[Dataset entries]
◆ ◆ ◆ ◆

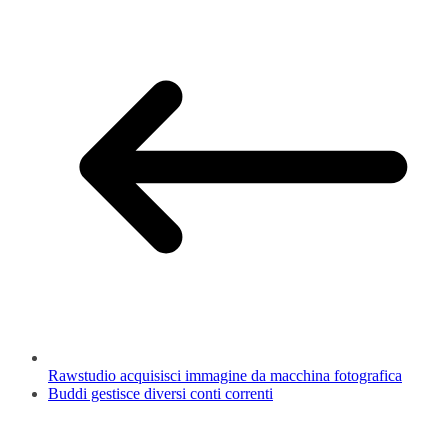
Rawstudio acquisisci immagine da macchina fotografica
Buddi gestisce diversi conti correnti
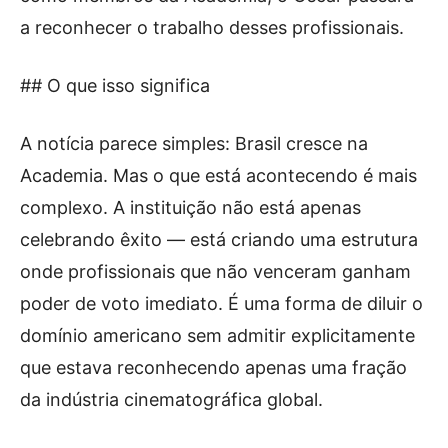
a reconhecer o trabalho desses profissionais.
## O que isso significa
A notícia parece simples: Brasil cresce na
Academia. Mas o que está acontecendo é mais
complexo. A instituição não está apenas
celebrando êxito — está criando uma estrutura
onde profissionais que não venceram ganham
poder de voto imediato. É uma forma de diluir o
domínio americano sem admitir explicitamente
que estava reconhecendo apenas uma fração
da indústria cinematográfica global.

◆ ◆ ◆ ◆

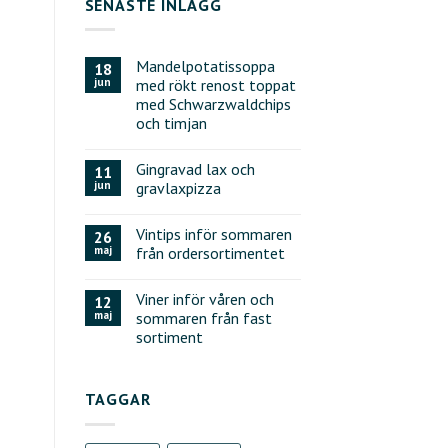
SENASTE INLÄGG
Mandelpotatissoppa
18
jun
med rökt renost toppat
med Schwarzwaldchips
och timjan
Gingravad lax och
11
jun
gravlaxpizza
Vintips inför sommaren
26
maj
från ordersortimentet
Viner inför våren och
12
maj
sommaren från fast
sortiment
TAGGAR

◆ ◆ ◆ ◆

### Task description
Locate the lines above that contain "está" and copy them.

### Answer to this exercise
Academia. Mas o que está acontecendo é mais
complexo. A instituição não está apenas
celebrando êxito — está criando uma estrutura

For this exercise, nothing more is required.